Ленка влюбилась в "ничейного". Он подмигнул ей однажды. И всё! Получил фанатку. Она бегала за ним повсюду. Вечером, обняв меня за шею, тараторила: какой он загадочный, не иначе "сын принца неизведанной страны".В одно мое ухо папа говорил, как здорово есть здоровую пищу, в другое - сестра трещала о "сыне принца", как он здорово плавает и играет в настольный теннис. Порой мне хотелось попрыгать сначала на одной ноге, потом на другой, чтобы вытряхнуть, словно воду из ушей, их бесконечные "как здорово".
Но тут в пансионат заселился полным составом симфонический оркестр. С инструментами. Скрипки, альты, виолончели. Контрабасы, флейты, гобои. Фаготы, валторны, трубы, тромбоны и тубы. Барабаны - большой и малый. Фортепиано и арфа. Все звучали разом с раннего утра до позднего вечера. Для меня наступил... етишкин богомышь.
Оставаться в тишине и одиночестве, хотя бы ненадолго и изредка, мне физически необходимо, иначе внутри меня - что-то важное и сияющее - начинало угасать. Вот бабушка меня понимала.

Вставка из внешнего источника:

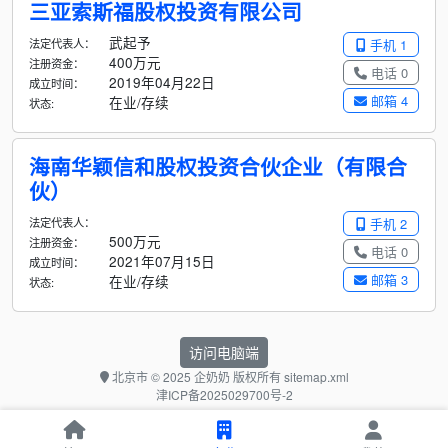
三亚索斯福股权投资有限公司
武起予
法定代表人：
手机 1
400万元
注册资金：
电话 0
2019年04月22日
成立时间：
邮箱 4
在业/存续
状态:
海南华颖信和股权投资合伙企业（有限合
伙）
法定代表人：
手机 2
500万元
注册资金：
电话 0
2021年07月15日
成立时间：
邮箱 3
在业/存续
状态:
访问电脑端
北京市
© 2025 企奶奶 版权所有
sitemap.xml
津ICP备2025029700号-2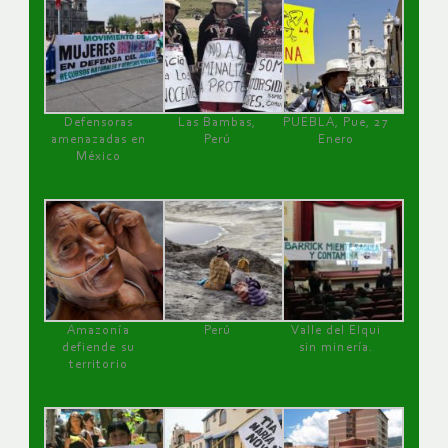
Defensoras
Las Bambas,
PUEBLA, Pue, 27
amenazadas en
Perú
Enero
México
Amazonía
Perú
Valle del Elqui
defiende su
sin minería.
territorio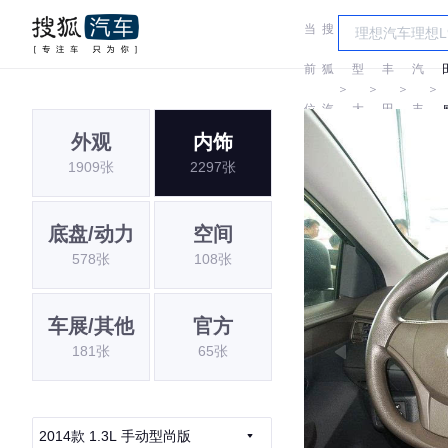
当
搜
车
一
前
狐
型
丰
汽
＞
＞
＞
＞
位
汽
大
田
丰
外观
内饰
置:
车
全
田
1909张
2297张
底盘/动力
空间
578张
108张
车展/其他
官方
181张
65张
2014款 1.3L 手动型尚版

Когда я гостила у нее, то часто уходила в дальний угол сада, а она говорила мне вслед: "Сходи-сходи сама с собою".
Теперь по утрам я рано вставала и шла не к морю, вниз по лестнице, "встречать солнце" с папой и Леной, а брела в парк, вверх на гору. Там, забравшись на сосну, благоухающую смолой, постелив на толстую ветку туристический коврик, я сидела сама с собою. Слушала просыпающихся птиц и наблюдала, как меняется от восходящего солнца все вокруг. Еще на сосне я мечтала: вот бы папа увел всех музыкантов оркестра на берег моря. И они молча, в черных фраках, делали бы асаны.

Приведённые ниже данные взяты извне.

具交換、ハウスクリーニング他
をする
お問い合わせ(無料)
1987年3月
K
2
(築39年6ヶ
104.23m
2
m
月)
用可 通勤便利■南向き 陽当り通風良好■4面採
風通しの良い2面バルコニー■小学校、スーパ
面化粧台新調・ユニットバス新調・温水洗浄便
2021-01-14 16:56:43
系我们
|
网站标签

Совсем близко кто-то крикнул: "Тимур!" - и я посмотрела вниз. Тайна "сына принца неизведанной страны" была раскрыта. "Ничейный мальчик" мел дорожку, и его окликнул отец, дядя Сережа, завхоз пансионата. Они меня тоже увидели и приветливо помахали. Я раскрыла книгу "Золотой теленок" и спряталась за обложкой.
- Хорошая книга!
Тимур легко подтянулся на ветке, сел рядом. Мальчик, который читал Ильфа и Петрова? Я выглянула из книги.
- Здорово они там всех победили. Правда? - продолжил "сын принца неизведанной страны".
- Я еще не дочитала, - пробубнила я.
- Пойдешь сегодня на концерт? - улыбнулся Тимур.
- Да, с Леной.
- Она такая смешная.
- Она - не смешная, - сухо ответила я.
Никто и никогда не смеет называть мою сестру смешной, кроме меня.
- Тогда смешная - ты!
Он спрыгнул с дерева и дернул коврик, на котором я сидела. Книга полетела в одну сторону, а я - в другую. Тимур сумел поймать меня, и теперь я, перегнувшись, висела у него на плече. Живот ныл, словно в него попал волейбольный мяч, голова болталась на уровне поясницы "сына принца", попа торчала вверх.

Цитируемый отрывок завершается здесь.